Understanding hourly patterns of Olea pollen concentrations as tool for the environmental impact assessment.

机构信息

Department of Construction, School of Technology, University of Extremadura, Avda. de la Universidad s/n, Cáceres, Spain.

Center of Allergy & Environment (ZAUM), Member of the German Center for Lung Research (DZL), Technical University and Helmholtz Center Munich, Munich, Germany.

出版信息

Sci Total Environ. 2020 Sep 20;736:139363. doi: 10.1016/j.scitotenv.2020.139363. Epub 2020 May 25.
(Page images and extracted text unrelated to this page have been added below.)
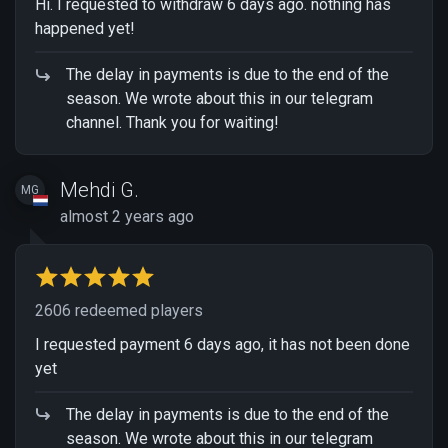
Hi. I requested to withdraw 6 days ago. nothing has
happened yet!
The delay in payments is due to the end of the
season. We wrote about this in our telegram
channel. Thank you for waiting!
Mehdi G.
MG
almost 2 years ago
2606 redeemed players
I requested payment 6 days ago, it has not been done
yet
The delay in payments is due to the end of the
season. We wrote about this in our telegram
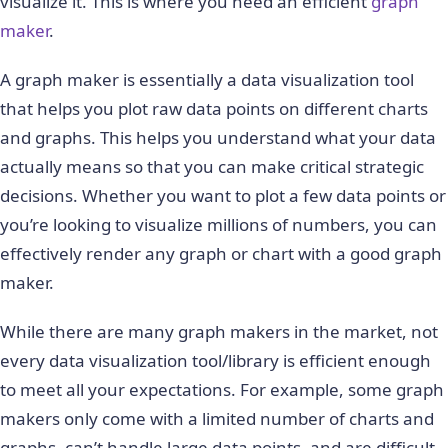
visualize it. This is where you need an efficient
graph
maker
.
A graph maker is essentially a data visualization tool
that helps you plot raw data points on different charts
and graphs. This helps you understand what your data
actually means so that you can make critical strategic
decisions. Whether you want to plot a few data points or
you’re looking to visualize millions of numbers, you can
effectively render any graph or chart with a good graph
maker.
While there are many graph makers in the market, not
every data visualization tool/library is efficient enough
to meet all your expectations. For example, some graph
makers only come with a limited number of charts and
graphs, can’t handle large data points, and are difficult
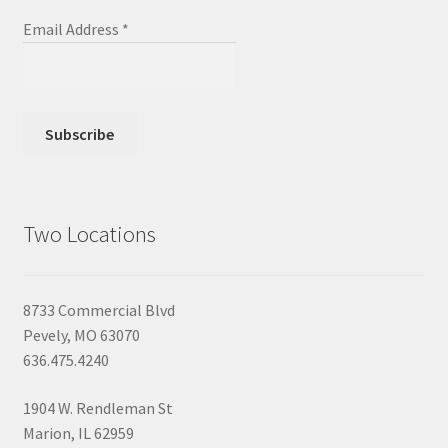
Email Address
*
Two Locations
8733 Commercial Blvd
Pevely, MO 63070
636.475.4240
1904 W. Rendleman St
Marion, IL 62959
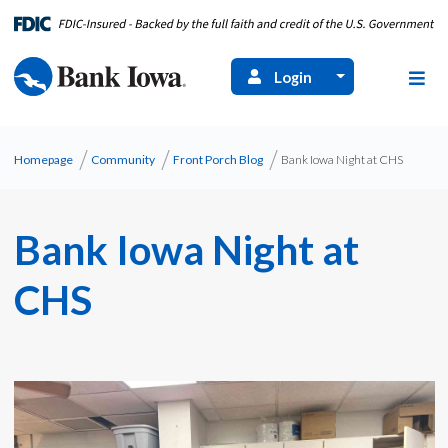
Login
Homepage
Community
Front Porch Blog
Bank Iowa Night at CHS
Bank Iowa Night at
CHS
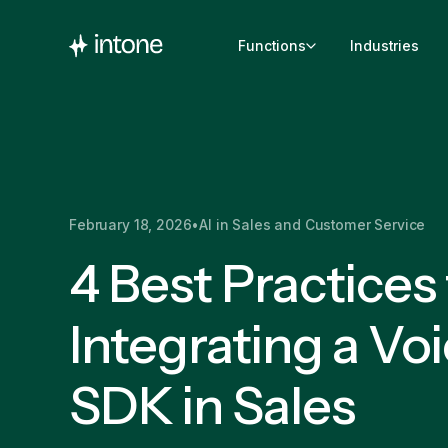
Functions
Industries
February 18, 2026
•
AI in Sales and Customer Service
4 Best Practices 
Integrating a Voi
SDK in Sales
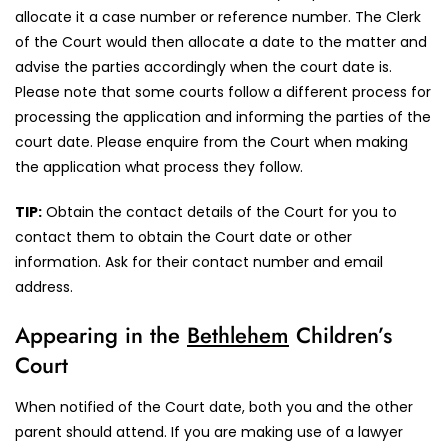
allocate it a case number or reference number. The Clerk
of the Court would then allocate a date to the matter and
advise the parties accordingly when the court date is.
Please note that some courts follow a different process for
processing the application and informing the parties of the
court date. Please enquire from the Court when making
the application what process they follow.
TIP:
Obtain the contact details of the Court for you to
contact them to obtain the Court date or other
information. Ask for their contact number and email
address.
Appearing in the
Bethlehem
Children’s
Court
When notified of the Court date, both you and the other
parent should attend. If you are making use of a lawyer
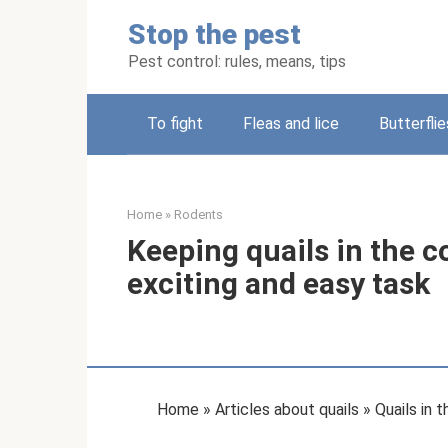
Skip
Stop the pest
to
content
Pest control: rules, means, tips
To fight
Fleas and lice
Butterflie
Home
»
Rodents
Keeping quails in the co
exciting and easy task
Home » Articles about quails » Quails in 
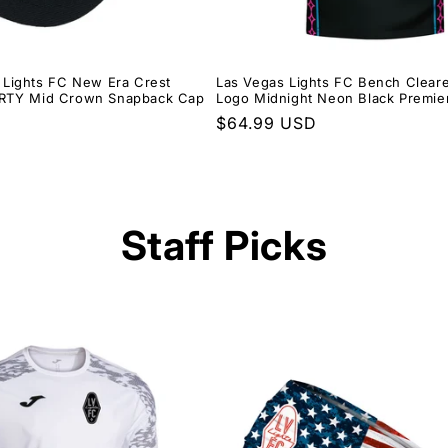
 Lights FC New Era Crest
Las Vegas Lights FC Bench Cleare
ORTY Mid Crown Snapback Cap
Logo Midnight Neon Black Premie
Regular
$64.99 USD
price
Staff Picks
DOI:10.1016/j.scitotenv.2020.139363
PMID:32485367
Abstract

Bioinformatics clustering application for mining of a large set of olive pollen aerobiological data to describe the daily distribution of Olea pollen concentration. The study was performed with hourly pollen concentrations measured during 8 years (2011-2018) in Extremadura (Spain). Olea pollen season by quartiles of the pollen integral in preseason (Q1: 0%-25%), in-season (Q2 and Q3: 25%-75%) and postseason (Q4: 75%-100%). Days with pollen concentrations above 100 grains/m were clustered according to the daily distribution of the concentrations. The factors affecting the prevalence of the different clusters were analyzed: distance to olive groves and the moment during the pollen season and the meteorology. During the season, the highest hourly concentrations during the day where between 12:00 and 14:00, while during the preseason the highest hourly concentrations were detected in the afternoon and evening hours. In the postseason the pollen concentrations were more homogeneously distributed during 9-16 h. The representation shows a well-defined hourly pattern during the season, but a more heterogeneous distribution during the preseason and postseason. The cluster dendrogram shows that all the days could be clustered in 6 groups: most of the clusters shows the daily peaks between 11:00 and 15:00 with a smooth curve (Cluster 1 and 3) or with a strong peak (2 and 5). Days included in cluster 9 shows an earlier peak in the morning (before 9:00). On the other hand, cluster 6 shows a peak in the afternoon, after 15:00. Hourly concentrations show a sharper pattern during the season, with the peak during the hours close to the emission. Out of the season, when pollen is expected to come from farther distances, the hourly peak is located later from the emission time of the trees. Significant factors for predicting the hourly pattern were wind speed and direction and the distance to the olive groves.

摘要

生物信息学聚类应用程序,用于挖掘大量的橄榄花粉气传数据,以描述橄榄花粉浓度的日分布。该研究是在西班牙埃斯特雷马杜拉地区(Extremadura)进行的,使用 8 年(2011-2018 年)每小时测量的花粉浓度进行。按照 preseason(Q1:0%-25%)、季节内(Q2 和 Q3:25%-75%)和季后(Q4:75%-100%)花粉积分的四分位数对橄榄花粉季节进行划分。根据浓度的日分布对花粉浓度高于 100 粒/米的天数进行聚类。分析了影响不同聚类出现的因素:到橄榄林的距离、花粉季节的时间以及气象条件。在季节内,白天最高的每小时浓度出现在 12:00 至 14:00 之间,而在 preseason 期间,最高的每小时浓度出现在下午和傍晚。在季后,花粉浓度在 9-16 小时期间分布更加均匀。该表示显示了季节内的明确的每小时模式,但在 preseason 和季后分布更加不均匀。聚类树状图显示,所有的天数都可以分为 6 组:大多数聚类显示出每日高峰出现在 11:00 至 15:00 之间,曲线较为平滑(聚类 1 和 3)或有强烈的峰值(聚类 2 和 5)。包含在聚类 9 中的天数显示出早晨(9:00 之前)的较早峰值。另一方面,聚类 6 显示出下午 15:00 后的峰值。季节内的每小时浓度模式更加明显,峰值出现在树木排放后的几个小时内。不在季节内时,花粉预计来自更远的距离,因此每小时的峰值出现在树木排放时间之后。预测每小时模式的重要因素是风速和风向以及与橄榄林的距离。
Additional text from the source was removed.